It’s not been easy being torn away from the safe haven I found at Kalkudah, it was hard to leave the place and everything since has paled into insignificance. If only I could think of Kalkudah as a future retreat into paradise, but alas it’s not to be. The developers have already started, hotels are being built along the beach at Pasakudah, other developments are now under way along the beach road at Kalkudah. It saddens me, leaving me with gladdened to have enjoyed this patch of paradise before it goes for good. Maybe if Tsunamis were more regular it wouldn’t be such an investment opportunity. (Photo: Prime Tusker - Kaudulla National Park, Polonawura, Sri Lanka)

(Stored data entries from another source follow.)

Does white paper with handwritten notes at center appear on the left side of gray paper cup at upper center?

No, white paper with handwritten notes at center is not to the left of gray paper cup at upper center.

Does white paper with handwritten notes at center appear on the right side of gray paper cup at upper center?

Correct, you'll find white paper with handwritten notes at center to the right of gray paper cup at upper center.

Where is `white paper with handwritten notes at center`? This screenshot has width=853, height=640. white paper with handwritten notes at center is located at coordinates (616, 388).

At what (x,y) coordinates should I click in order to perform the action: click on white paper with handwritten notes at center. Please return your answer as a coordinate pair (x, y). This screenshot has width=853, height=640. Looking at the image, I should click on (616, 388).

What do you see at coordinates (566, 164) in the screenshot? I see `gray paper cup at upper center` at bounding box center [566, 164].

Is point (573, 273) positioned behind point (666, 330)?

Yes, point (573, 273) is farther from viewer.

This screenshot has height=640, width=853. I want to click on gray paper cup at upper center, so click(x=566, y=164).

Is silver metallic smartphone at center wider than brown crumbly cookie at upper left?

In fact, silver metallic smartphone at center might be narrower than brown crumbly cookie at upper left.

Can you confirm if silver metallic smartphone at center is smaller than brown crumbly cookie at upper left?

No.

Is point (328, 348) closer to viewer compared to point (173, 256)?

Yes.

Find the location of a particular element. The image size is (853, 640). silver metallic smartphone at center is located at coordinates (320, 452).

Brahminy kites and eagles again on the beach, the kites can always be seen once the coconut plantations begin. And it now appears the others have regular perches, they don’t fly much, just hang around under the canopy, overlooking the beach. As I saw last visit, if seeing a kite make a catch they pursue and thieve it off them. Shame I couldn’t get very close for a good picture, they have eyes like a hawk you know. It was one of the longest times I’ve enjoyed the beach without being intruded upon. But I have got my spot, which has proven to be where the big boys hang out. Ox powered carts aren't the norm here any longer, but there are a few left. Tractors are the usual agricultural powerhouses, but you need money for such vehicles and the poor folks don't have access to it. From a young age a prospective team of oxen will be chained together, constantly, to ensure a happy and docile union. (Photo: Large Eagle - Kalkudah beach, Sri Lanka)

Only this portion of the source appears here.